The LPO is off on tour to Germany, Switzerland and Ljubljana next week, with Paavo Berglund conducting and soloists including cellist Pieter Wispelwey and violinist Christian Tetzlaff. They'll have to wrap up warm because it's -11 degrees in some of these places. Tom & I tried to check the forecasts for Ljubljana on the internet last night. After trying to spell it three times, we had to give up and try 'Slovenia' instead.
British technotwit
The website demands that you register, and when you're doing so it wants to know your phone number and your home state & zip code. British phone numbers have the wrong number of numbers, it seems, and the 'home state' is required but only gives you a list of American ones to choose from! Therefore nobody outside the happy USA can ever read this newspaper! Since many of you guys are American, and I've adored the place every time I've been there (with the possible exception of Fort Worth), I'll keep my blogmouth shut about Bush, protectionism, isolationism et al. Suffice it to say that if anyone could possibly E-mail me the article, copied & pasted in to a message, I'd be most grateful!

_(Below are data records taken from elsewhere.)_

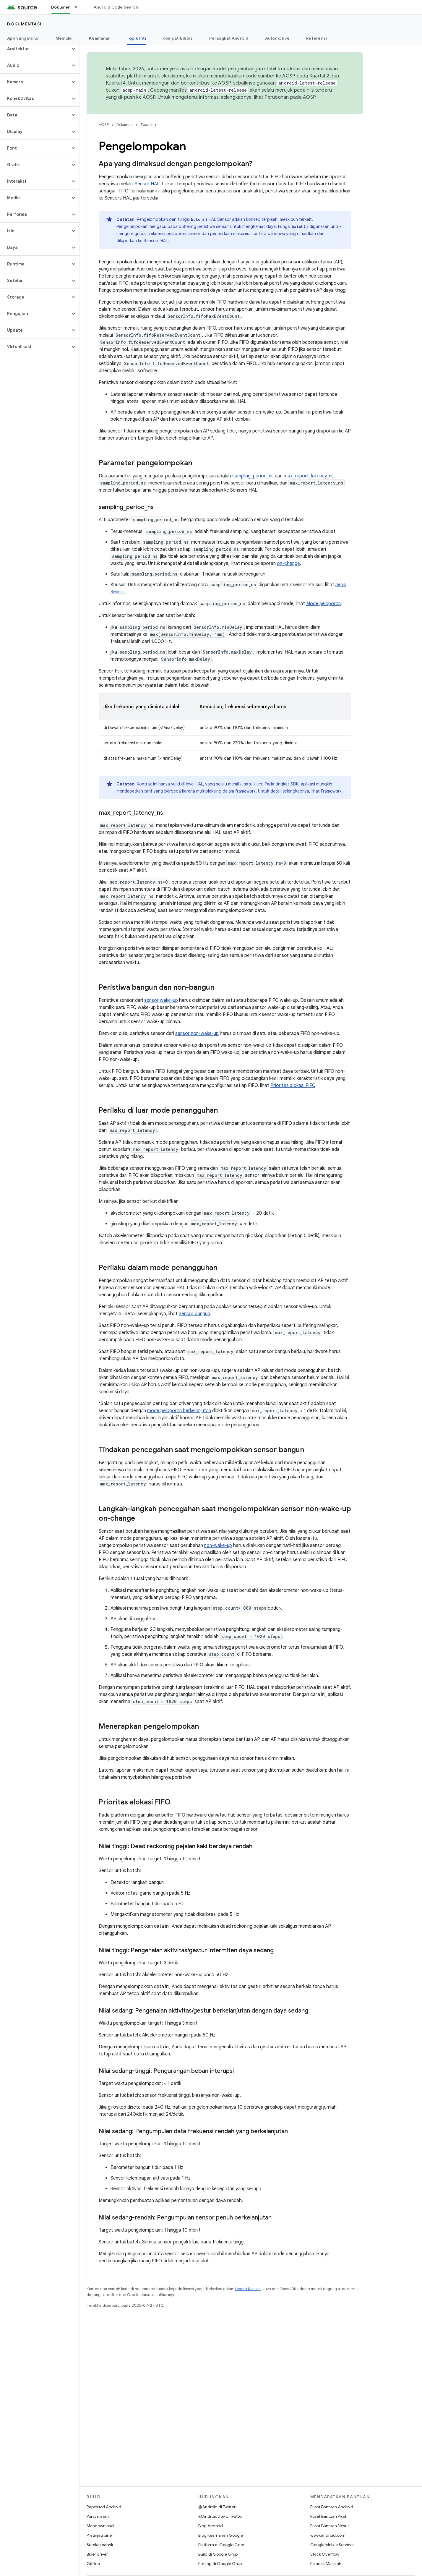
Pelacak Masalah (325, 2563)
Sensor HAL (147, 184)
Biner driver (97, 2554)
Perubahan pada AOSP (289, 97)
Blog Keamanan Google (220, 2535)
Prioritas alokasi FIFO (292, 1085)
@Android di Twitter (217, 2506)
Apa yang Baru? (23, 38)
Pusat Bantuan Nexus (329, 2525)
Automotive (277, 38)
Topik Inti (148, 124)
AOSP (104, 124)
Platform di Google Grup (221, 2544)
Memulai (64, 38)
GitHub (93, 2563)
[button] (35, 49)
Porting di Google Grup (220, 2563)
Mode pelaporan (323, 604)
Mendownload (100, 2525)
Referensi (316, 38)
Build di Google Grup (218, 2554)
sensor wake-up (161, 1000)
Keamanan (99, 38)
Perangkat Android (228, 38)
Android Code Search (116, 7)
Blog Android (210, 2525)
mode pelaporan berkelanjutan (179, 1411)
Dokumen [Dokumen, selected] (61, 7)
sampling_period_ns (253, 476)
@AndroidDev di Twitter (220, 2516)
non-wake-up (218, 1545)
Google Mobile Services (332, 2544)
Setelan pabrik (100, 2544)
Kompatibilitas (178, 38)
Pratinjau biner (100, 2535)
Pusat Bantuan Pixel (328, 2516)
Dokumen (124, 124)
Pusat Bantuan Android (331, 2506)
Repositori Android (104, 2506)
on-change (288, 563)
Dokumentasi (24, 24)
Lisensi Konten (248, 2288)
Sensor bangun (194, 1314)
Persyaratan (98, 2516)
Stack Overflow (324, 2554)
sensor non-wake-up (197, 1033)
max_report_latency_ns (309, 476)
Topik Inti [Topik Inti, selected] (136, 38)
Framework (331, 791)
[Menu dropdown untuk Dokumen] (79, 7)
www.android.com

Smugness still reigns supreme over here...today we are having our celebration dinner and I am also going to do something that I have been promising myself for a couple of decades. I decided, when I was about 18, that when my first novel got accepted, I would buy myself a cashmere sweater - and would not have one until then. And I never have. So we are going to a cashmere sweater shop before dinner. The big decision: black or violet?
Monday, February 14, 2005
Valentine news!
Details will follow in due course. Tom and I are treating ourselves to a very posh dinner to celebrate, but not until Thursday.